First  pain, then euphoria. That’s the thing about breaking bones, or busting skulls, or tearing skin. It hurts — OH GOD it hurts, but then the body does this thing, and you’re flooded, with sweet light, it feels great. Even though everything slows down, even the beep of the heart monitor. Even your own pulse.

It would be another 7 years before  I sucked in weed deep in my lungs  for the first time (at a Counting Crows Concert behind the Greek Theater) — I remember that, too.  But this was better. This was a pure, sweet, clear subliminal rush of coming home where you know yourself better than anywhere else,  the same warm glow like all of us around the table on Shabbat.

(Yeah, I just compared getting high to Shabbat. )

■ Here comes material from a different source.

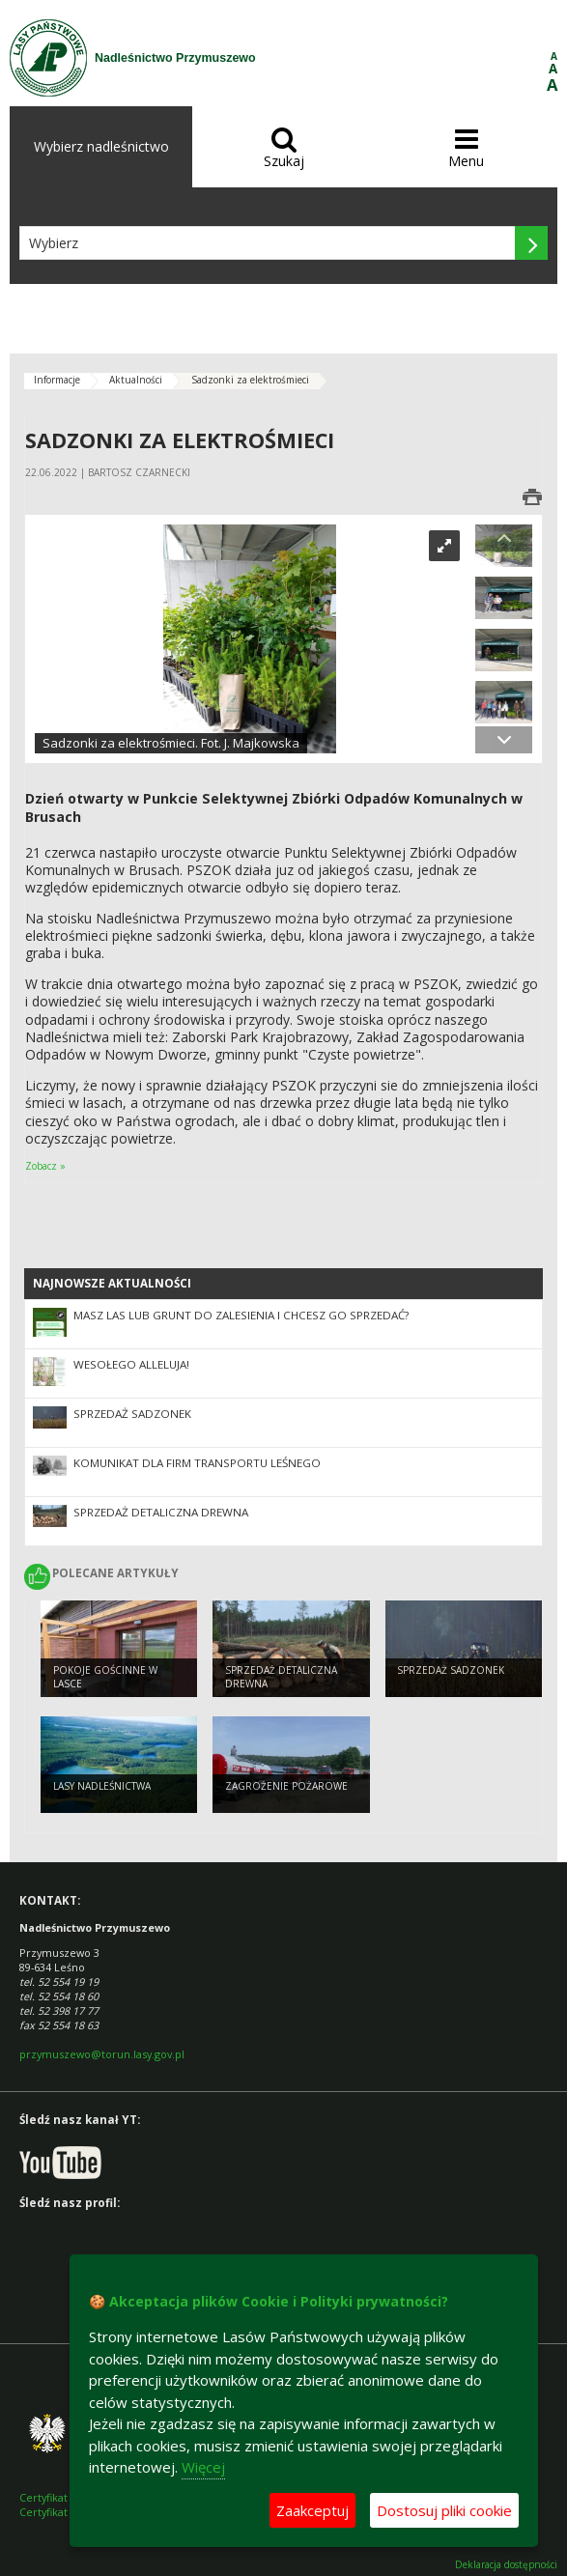 This screenshot has height=2576, width=567. I want to click on Certyfikat FSC Certyfikat PEFC, so click(57, 2504).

And then I was  just floating in soft light.  My hair like sea reeds, but I was still tethered to that girl on the  stretcher besides my mom.  I could see I was still breathing.

I think my mom was, too.

But she’s so, so still, And the paramedics started the IV drip into her arm, and even though I was floating, I moved my lips through subliminal  waters, and I said:

“Don’t give her Iodine. It will kill her.”

They took out the IV.

CLEAR.

And then a cough – her annoying smokers cough, and it was the best thing I ever heard while the sirens wailed through LA traffic, west on Olympic toward the sea, towards the same hospital where I was born.

And this  was the beginning of wisdom for me, when I learned my  mom could die, which meant that I could  die; and it was as though the angel who makes the cleft above our lips when we’re born and she tells us “shhhhhh…. forget everything you know so you may learn it all again…” bent down and began to whisper all the secrets of the universe in my seashell ear all over again.